Even in its greatest triumph, in 2019, moreover, the BJP received only 37 percent of the popular vote, the rest being divided among the Congress Party and a number of regional parties. Almost two-thirds of the electorate, that is, spurned Modi. (In India, as in other countries such as Great Britain with similar electoral systems, a mere plurality of the votes can yield a majority of the seats in the legislature.) Historically, moreover, in the country’s many national, provincial, and local elections, incumbents have regularly lost power. That did not occur in 2019, but the election of that year took place under special circumstances. Shortly before the voting, India suffered a Pakistani terrorist attack in Kashmir, in which forty people died. Modi ordered a retaliatory strike on Pakistan and claimed, without convincing evidence, that the Indian strike had inflicted serious damage. He then campaigned as the stalwart defender of the nation. The tendency of the public to rally around the leader of the moment in such circumstances, in evidence in many countries throughout history, surely added to his vote total.

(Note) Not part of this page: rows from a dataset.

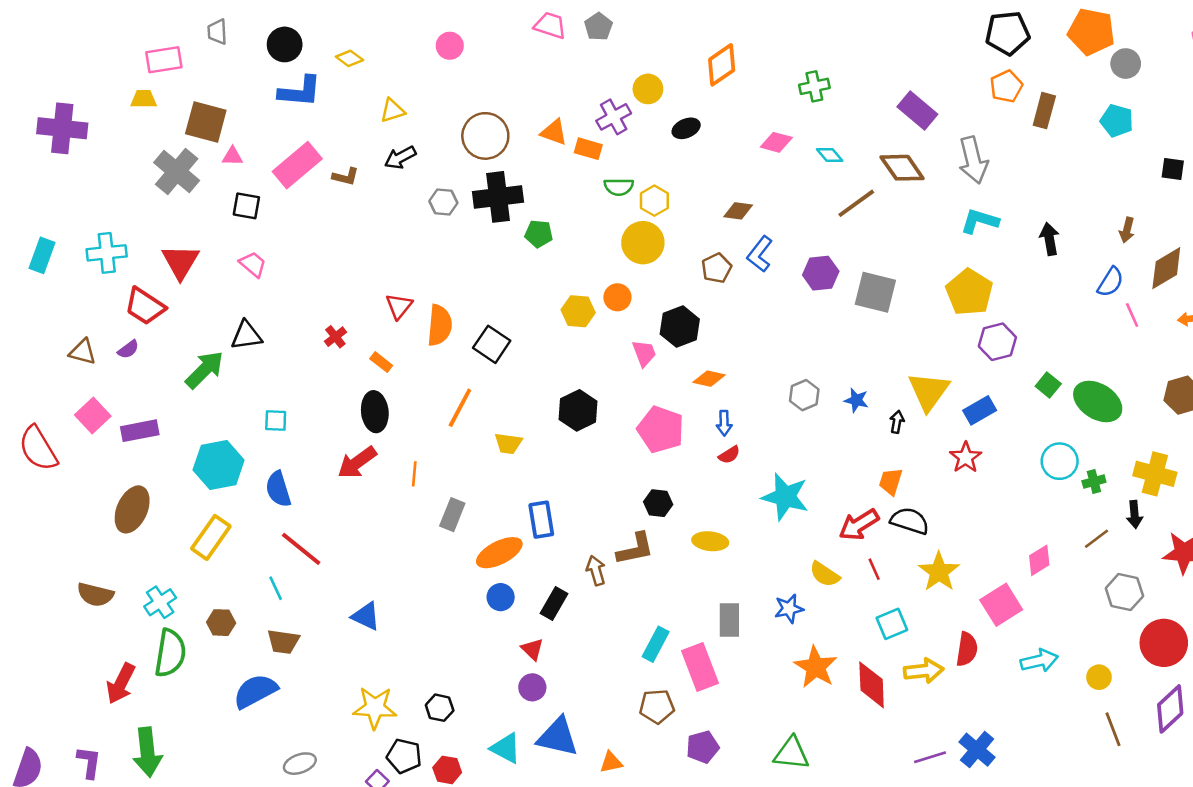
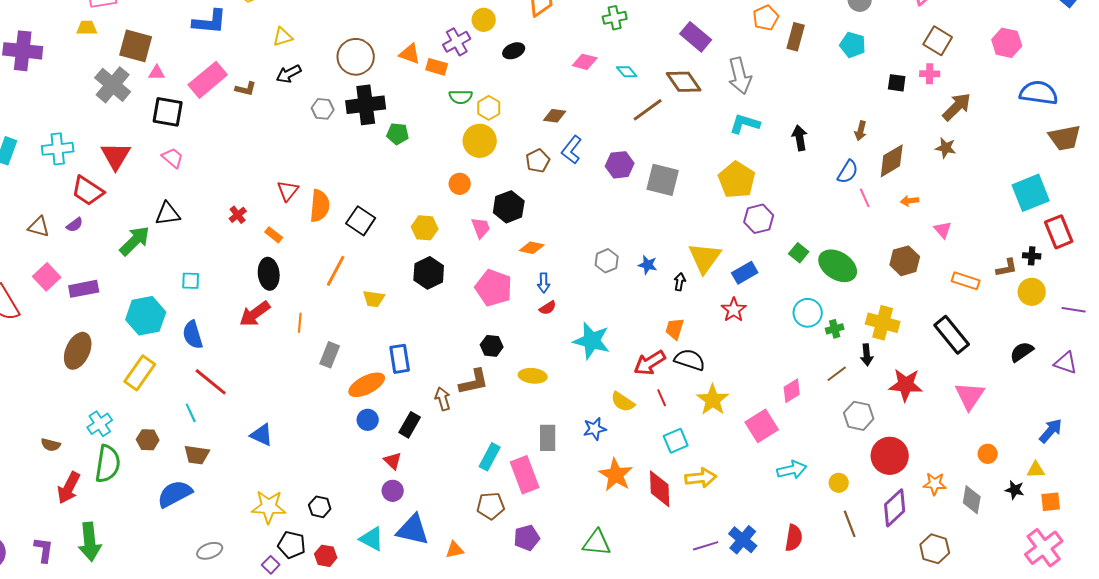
black square: (246, 206) -> (168, 112), size x1.4
yellow hexagon: (578, 311) -> (425, 228), moved
brown semicircle: (95, 595) -> (51, 445), moved, size x0.7
red semicircle: (967, 649) -> (794, 538), moved

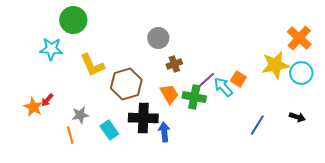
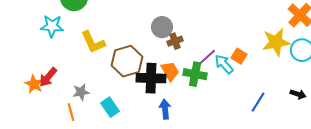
gray circle: (158, 38) -> (162, 27), moved
red arrow: (47, 100) -> (48, 77), size x1.5
black cross: (143, 118) -> (151, 78), moved

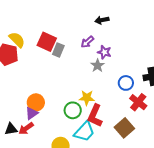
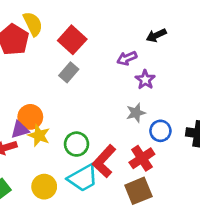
black arrow: (102, 20) -> (156, 35), turned -32
gray rectangle: (58, 50) -> (69, 72), moved
gray star: (97, 66) -> (136, 113), moved
yellow star: (87, 98) -> (39, 135), moved
red cross: (138, 102) -> (142, 158), moved

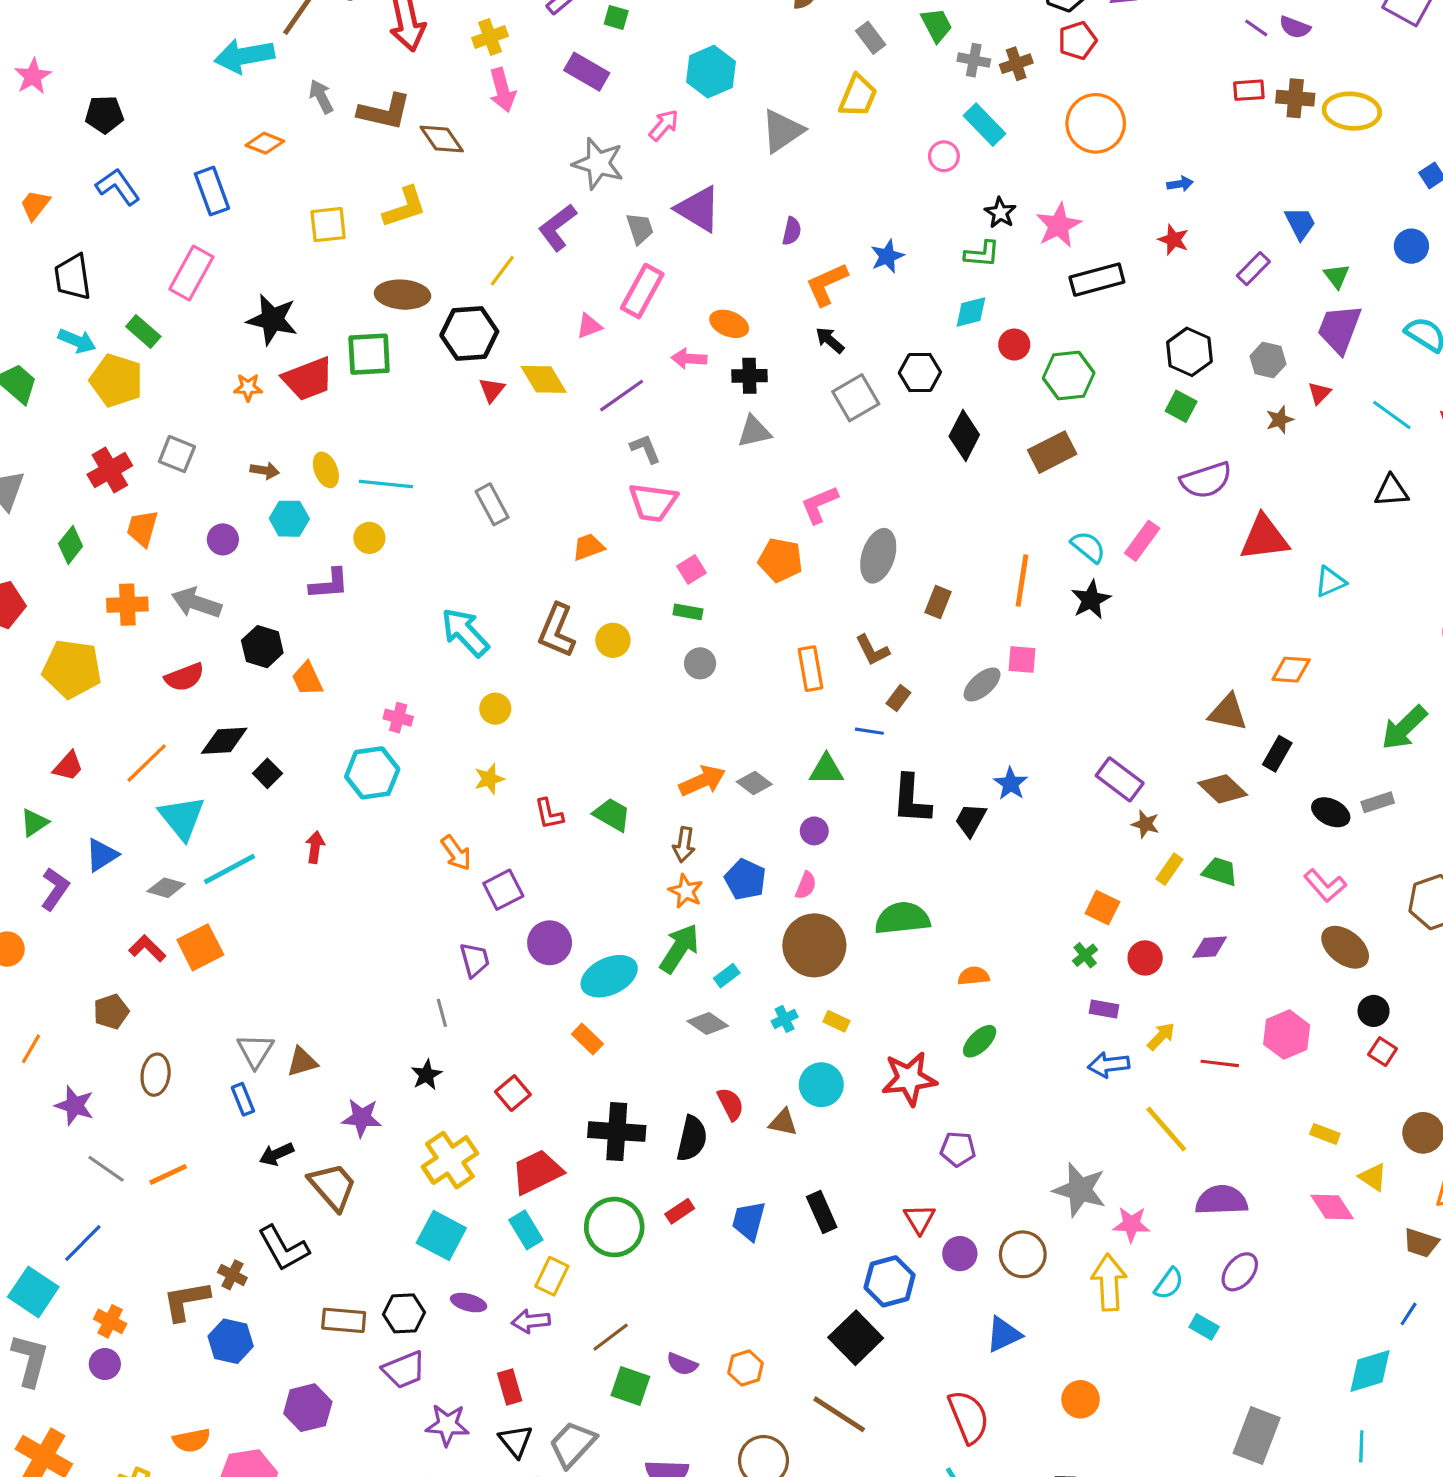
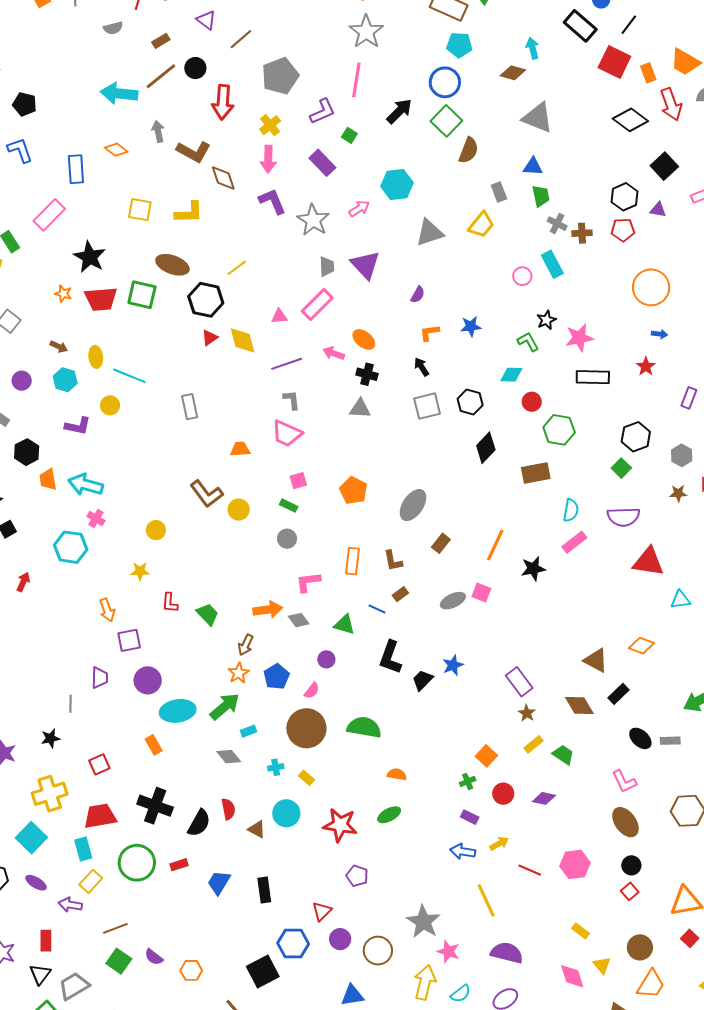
yellow cross: (490, 37) -> (270, 125), turned -35
orange circle: (1096, 123) -> (651, 287), moved
purple L-shape: (557, 227) -> (272, 201), moved, turned 88
green L-shape: (982, 254) -> (528, 342), turned -140
purple rectangle: (1253, 269) -> (689, 398), turned -40
orange L-shape: (827, 284) -> (429, 333), size x0.7
pink L-shape: (819, 504) -> (308, 582), moved
cyan semicircle: (1088, 547) -> (571, 510), moved, turned 45
brown L-shape: (557, 631) -> (207, 494), turned -76
cyan arrow: (465, 632) -> (86, 485), moved, turned -48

Under normal circumstances, Indian incumbents have often lost power because they have not fulfilled their campaign promises. Modi has not fulfilled his: the acceleration of economic growth and the alleviation of economic inequality that he promised in 2014 have not materialized. Nor did his government perform well in coping with the Covid-19 pandemic in 2020. In the elections during that year to choose the governments of several major provinces he campaigned vigorously but achieved disappointing results, suggesting that his formula for political success might be losing its potency.

The course of Indian politics, like the course of politics in every country, is unpredictable. It is impossible to know the outcome of the next national election, scheduled for 2024; but it is not at all impossible for the BJP to lose it. Elections have consequences, and one consequence of such an outcome could well be the end of the policies that Narendra Modi and his party have carried out since 2014 and a return to the older and more fully democratic political tradition of the India of Mohandas Gandhi and Jawaharlal Nehru.

Michael Mandelbaum is the Christian A. Herter Professor Emeritus of American Foreign Policy at the Johns Hopkins School of Advanced International Studies and a member of the editorial board of American Purpose. His new history of American foreign policy from 1765 to 2015, The Four Ages of American Foreign Policy: Weak Power, Great Power, Superpower, Hyperpower, will be published in June 2022.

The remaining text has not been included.